If you travel back in time that means you changed the past, which doesn't make any sense.

Again this is theoretical, I'm not presenting this as fact, but these are things real scientists have come up with that could be real and cannot be ruled out with our current level of knowledge.
Perhaps their geekiness surpassed their reasoning skills.

If our universe is an oscillating universe,
There's no "if".
Actually there is. The critical mass density of the universe controls what will happen to our universe in the end. If the mass of the universe is less than the number, then the universe will expand forever, if it is the same then it will eventually become static, if it is larger then we have a big crunch with an oscillating universe.
Seems like you've read "A brief history of time".

Still, a big crunch also includes a collapse of the physical laws. Causality is determined by those.

Get it?

No laws. No causality. No chain of events. No events. No nothing.

As of now the number is very very close to the critical mass density number,
Don't you think there's a reason for that?
although it does lean towards an expanding forever universe, but it could easily change to either of the two other options because it is so close.
However, all of that is irrelevant to the point i made.

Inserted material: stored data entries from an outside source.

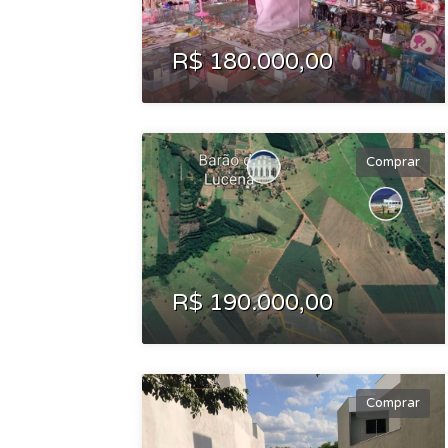
R$ 180.000,00
Comprar
R$ 190.000,00
Comprar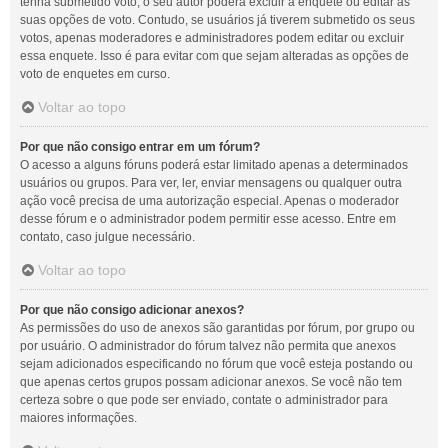
tenha submetido voto, o seu autor poderá excluir a enquete ou editar as
suas opções de voto. Contudo, se usuários já tiverem submetido os seus
votos, apenas moderadores e administradores podem editar ou excluir
essa enquete. Isso é para evitar com que sejam alteradas as opções de
voto de enquetes em curso.
Voltar ao topo
Por que não consigo entrar em um fórum?
O acesso a alguns fóruns poderá estar limitado apenas a determinados
usuários ou grupos. Para ver, ler, enviar mensagens ou qualquer outra
ação você precisa de uma autorização especial. Apenas o moderador
desse fórum e o administrador podem permitir esse acesso. Entre em
contato, caso julgue necessário.
Voltar ao topo
Por que não consigo adicionar anexos?
As permissões do uso de anexos são garantidas por fórum, por grupo ou
por usuário. O administrador do fórum talvez não permita que anexos
sejam adicionados especificando no fórum que você esteja postando ou
que apenas certos grupos possam adicionar anexos. Se você não tem
certeza sobre o que pode ser enviado, contate o administrador para
maiores informações.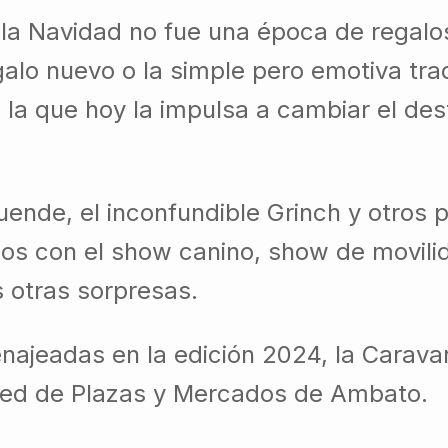
 la Navidad no fue una época de regalo
regalo nuevo o la simple pero emotiva tr
 la que hoy la impulsa a cambiar el des
duende, el inconfundible Grinch y otros
cos con el show canino, show de movili
s otras sorpresas.
jeadas en la edición 2024, la Caravana 
a Red de Plazas y Mercados de Ambato.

Unless you postulate a Big Bang or Big Crunch that does not include a collapse of the physical laws.

If you do, well, that's new. Your Big Bang deserves a new name. Because it's not THE Big Bang everyone is talking about.

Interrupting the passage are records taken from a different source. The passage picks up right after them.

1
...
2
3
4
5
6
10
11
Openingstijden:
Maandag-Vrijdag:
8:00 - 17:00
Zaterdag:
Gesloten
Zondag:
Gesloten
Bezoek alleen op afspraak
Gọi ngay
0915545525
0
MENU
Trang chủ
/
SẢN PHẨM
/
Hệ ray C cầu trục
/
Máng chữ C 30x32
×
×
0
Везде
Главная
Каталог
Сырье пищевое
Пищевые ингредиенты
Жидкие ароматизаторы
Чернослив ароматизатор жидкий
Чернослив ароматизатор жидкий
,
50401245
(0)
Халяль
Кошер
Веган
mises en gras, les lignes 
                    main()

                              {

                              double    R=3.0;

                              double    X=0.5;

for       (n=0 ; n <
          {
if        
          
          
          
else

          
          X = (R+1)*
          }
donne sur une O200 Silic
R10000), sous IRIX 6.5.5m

If our universe is just one out of many,
Then we would need to update the concept of "universe" to include those, but only if there's interaction. If there's not, then mentioning them is lazy thinking. Occam would be rolling in his grave.
I assume if you lived a few hundred years ago, and any one suggested to you that cells are very very complex you would laugh at them saying they can only be simple, never mind we don't have the technology to look closer at the cell to see what exactly is going on. Not everything is simple, in fact most things are not.
Are you changing the subject?

"Before our universe" could never mean anything real.
Of course it could. Even if nothing was beyond, and time only started after the big bang, we could still be surrounded by a quantum field which would be real with no space, no time. Nevertheless very very real.
It depends on your definition of "real".

However let us not discuss the "reality" of the quantum field. Let's talk about "before".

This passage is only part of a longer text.